"""

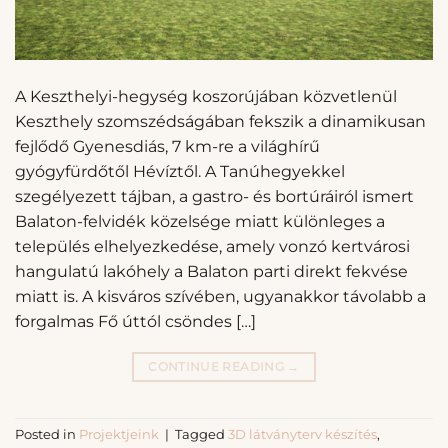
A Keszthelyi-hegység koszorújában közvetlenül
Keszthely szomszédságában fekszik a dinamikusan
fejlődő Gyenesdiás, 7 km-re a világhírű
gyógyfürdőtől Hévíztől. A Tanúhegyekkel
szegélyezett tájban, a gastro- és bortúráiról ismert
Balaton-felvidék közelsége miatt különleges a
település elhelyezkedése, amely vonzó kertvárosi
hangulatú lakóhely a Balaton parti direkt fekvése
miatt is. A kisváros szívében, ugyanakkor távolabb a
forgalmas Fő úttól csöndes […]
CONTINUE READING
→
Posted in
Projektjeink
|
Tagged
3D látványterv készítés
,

"""
"""

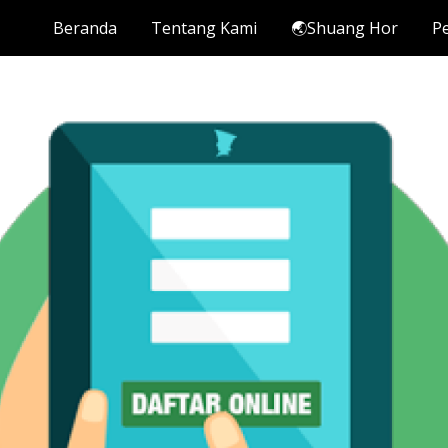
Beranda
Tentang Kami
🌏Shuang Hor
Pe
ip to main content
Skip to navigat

"""

• [The task]: Scan the listing above for the word "Balaton" and show each line where it is found.

• [Answer section]:
Balaton-felvidék közelsége miatt különleges a
hangulatú lakóhely a Balaton parti direkt fekvése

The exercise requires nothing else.